By Steven Yoder, TheAppeal.org
Before New York State’s bail reform law passed in April 2019, police, sheriffs, and prosecutors warned of dire consequences.
“I think that it could cause some havoc,” said Kristyna Mills, Jefferson County’s district attorney. Jim VanBrederode, police chief in the town of Gates, warned that without bail, those arrested wouldn’t have a reason to show up in court. And Patrick Phelan, police chief of the town of Greece, said bail reform would mean “dangerous criminals” would be “arrested and then immediately released.”
Once the law took effect on Jan. 1, law enforcement groups spent weeks serving as sources for sensational media stories about people allegedly committing crimes after being released pretrial.
So when polls showing support for the new law began dropping, New York legislators and Governor Andrew Cuomo took action: They rolled back the law, amending it to allow new crimes to be bail eligible. That rollback, relative to the original law, will increase New York City’s pretrial jail population by an estimated 16 percent, and similar effects are likely in the rest of the state, according to an analysis by the Center for Court Innovation.
Bail reform advocates say the anti-bail media blitz was successful in part because of a flaw in the original law: It did not require courts and prosecutors to report data—like rearrest rates, failure to appear rates, and case outcomes—which could have helped reform proponents push back and show that the law was effective, said Insha Rahman of the Vera Institute of Justice.

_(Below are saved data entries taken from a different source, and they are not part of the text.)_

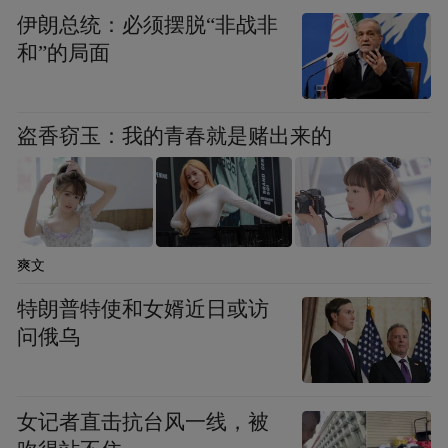
透明六角桌往下看就可以看到水下鱼儿的嬉
伊朗总统：必须摆脱“非战非
戏，非常浪漫有情调。
和”的局面
“因为它直接建在水上，夜晚海浪的拍击会使
盗香窃玉：我的青春就是赌出来的
屋子有一点儿轻微的摇晃，海浪的声响也比
较明显，所以睡眠不好的人要慎选哦。”Nana
笑着提醒。每天早晨醒来，拉开正对床的窗
帘，看着那片海渐渐从黑夜中走出，朦朦胧
爽文
胧地展示她的美，这一切用他们的话说，“美
特朗普特使和女婿近日或访
丽得令人感动”。
问俄乌
回忆
女记者直击抗台风一线，被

For example, after New Jersey passed bail reform in 2017, the percentage of defendants charged with a new offense while on pretrial release rose only slightly, according to an April 2019 report by the state’s court system. Defendants showed up for more than 89 percent of their pretrial court appearances post-reform, the report found.
Although New York’s amended bail law now requires that data be collected, it won’t be publicly available until July 2021.

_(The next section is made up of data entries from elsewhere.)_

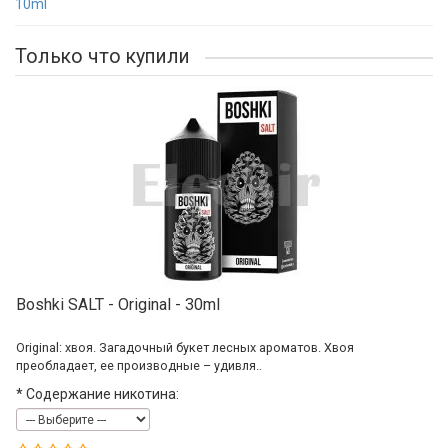
10ml
Только что купили
Boshki SALT - Original - 30ml
Original: хвоя. Загадочный букет лесных ароматов. Хвоя
преобладает, ее производные – удивля..
*
Содержание никотина:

“When the rollback went into effect, the bone that was tossed to advocates was that … we’ll actually do data collection,” said Rahman. But the amended law has no monthly reporting requirements, she added.
That also means there is no real-time data that shows whether judges are applying the law properly and fairly. The Center for Court Innovation report notes that the organization’s projected jump in jail populations could increase, as “judges may engage in more inclusive interpretations regarding who is bail eligible.”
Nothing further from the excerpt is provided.